The print button is useful for generating PDF diagrams if your printing software can generate PDFs.

In the full git repository, there are two versions of lescent: lescent.html, and lescentGrayScale.html. The latter generates figures using shades of gray rather than colors, and it has different size settings.

Things to notice:

Generations are represented by circles that are all at the same level. The earliest generation is at the top; the most recent one is at the bottom. Each generation has the same number of organisms (specified by the "pop size" dropdown). Mutations are represented by colors. In the version of the diagram that's displayed first, thicker lines represent those lineages that last until the most recent generation. (However, when you choose "new genealogy", you'll see a simpler diagram, which you can then modify using the other buttons.)

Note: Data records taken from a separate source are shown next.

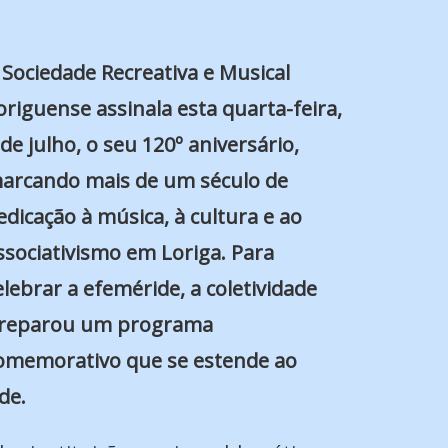
 Sociedade Recreativa e Musical
origuense assinala esta quarta-feira,
 de julho, o seu 120º aniversário,
arcando mais de um século de
edicação à música, à cultura e ao
ssociativismo em Loriga. Para
elebrar a efeméride, a coletividade
reparou um programa
omemorativo que se estende ao
de.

Usually, not all members of a population succeed in producing offspring that make it to adulthood. This is likely to happen purely by chance, even without any influence of natural selection. As a result of this process, in each generation, some lineages are lost. (This kind of random pruning is unlikely only when a population is growing very rapidly.) This happens over and over again, with the consequence that very few members of the initial population have descendants many generations later. Many genetic variants are lost in this way, even after they spread.

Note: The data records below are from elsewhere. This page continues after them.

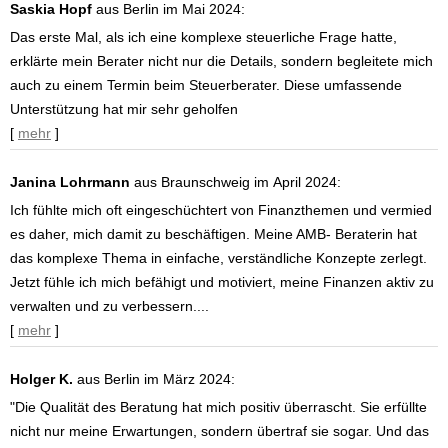
Saskia Hopf
aus Berlin
im Mai 2024:
Das erste Mal, als ich eine komplexe steuerliche Frage hatte,
erklärte mein Berater nicht nur die Details, sondern begleitete mich
auch zu einem Termin beim Steuerberater. Diese umfassende
Unterstützung hat mir sehr geholfen
[
mehr
]
Janina Lohrmann
aus Braunschweig
im April 2024:
Ich fühlte mich oft eingeschüchtert von Finanzthemen und vermied
es daher, mich damit zu beschäftigen. Meine AMB- Beraterin hat
das komplexe Thema in einfache, verständliche Konzepte zerlegt.
Jetzt fühle ich mich befähigt und motiviert, meine Finanzen aktiv zu
verwalten und zu verbessern....
[
mehr
]
Holger K.
aus Berlin
im März 2024:
"Die Qualität des Beratung hat mich positiv überrascht. Sie erfüllte
nicht nur meine Erwartungen, sondern übertraf sie sogar. Und das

When scientists do computer simulations of evolutionary processes--for example to generate simulated genetic data for comparison with real genetic data--it's inefficient to generate lots of genetic data that is just thrown away: Lineages that don't last into the present can't generate present-day data. That's part of what lescent illustrates: With a "forward" simulation that runs from the past to the present, a lot of data is generated for no good reason. To see this, try using the "Hide/show extinct" and "de/emphasize non-extinct" buttons. (Lescent runs quickly, but that's because it simulates very few organisms in very few generations, with "genes" that consist of a few numbers.)

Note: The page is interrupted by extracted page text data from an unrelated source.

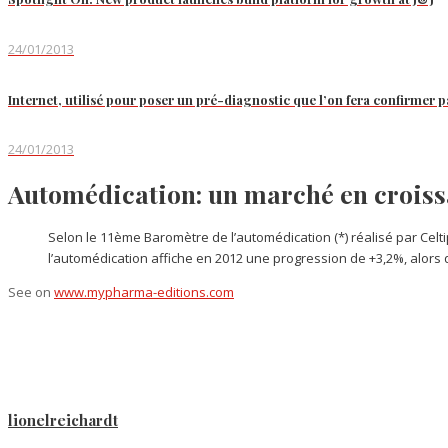
24/01/2013
Internet, utilisé pour poser un pré-diagnostic que l’on fera confirmer pa
24/01/2013
Automédication: un marché en croissa
Selon le 11ème Baromètre de l’automédication (*) réalisé par Cel
l’automédication affiche en 2012 une progression de +3,2%, alors
See on
www.mypharma-editions.com
lionelreichardt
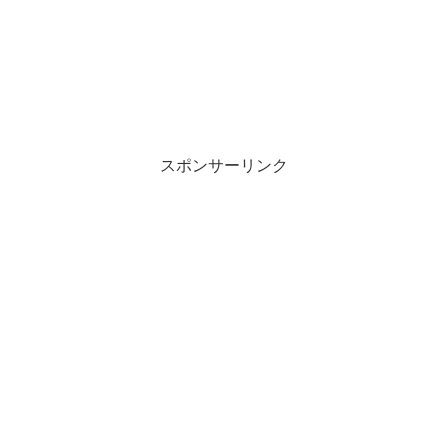
スポンサーリンク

Thus, scientists studying evolutionary processes often use "coalescent" simulations, which generate lineages by starting from the present, then moving backward in time. (In this way, lineages that won't reach the present are never generated at all.) Although lescent is not a coalescent simulation, the kind of pattern that coalescent simulations generate can be illustrated by using the button that hides the extinct lineages.

Once a tree of lineages has been generated in a coalescent simulation, patterns representing genetic data can be added to the lineages. This can be illustrated using the "new mutations" button after hiding extinct lineages.

More info about the coalescent:

The following article is a good introduction to concepts underlying the coalescent process and coalescent simulations for people who already know something about evolutionary biology:

"Genealogical trees, coalescent theory and the analysis of genetic polymorphisms"
Rosenberg, Noah A. and Nordborg, Magnus
Nature Reviews Genetics, May 2002, v. 3 no. 5, pp. 380-390.

For an in-depth treatment see the following books:

Gene Genealogies, Variation and Evolution: A Primer in Coalescent Theory
by Jotun Hein, Mikkel Schierup, and Carsten Wiuf
Oxford University Press, 2005.

Coalescent Theory: An Introduction
by John Wakeley
Roberts and Company, 2009.

Some related graphical tools on the web:

  • From Trevor Bedford: ancestry, coaltrace, divergence, haplotypes, stem, and nextflu.

Miscellaneous:

  • Lescent is written using d3.js, a Javascript library by Mike Bostock. There are a number of good books and web resources on d3.js.

  • "Wright-Fisher model" in this context doesn't imply that there are multiple alleles that are tracked; all that's required for generating a genealogical tree using a Wright-Fisher model is that reproductive success be random (with replacement) in discrete generations with fixed population size.

  • Internally, an individual in lescent stores all mutations that occurred its ancestors. In that sense, lescent is more like an infinite sites model than an infinite alleles model. However, at present, only the most recent mutation affects color, which is why I described it above in terms of the infinite alleles model.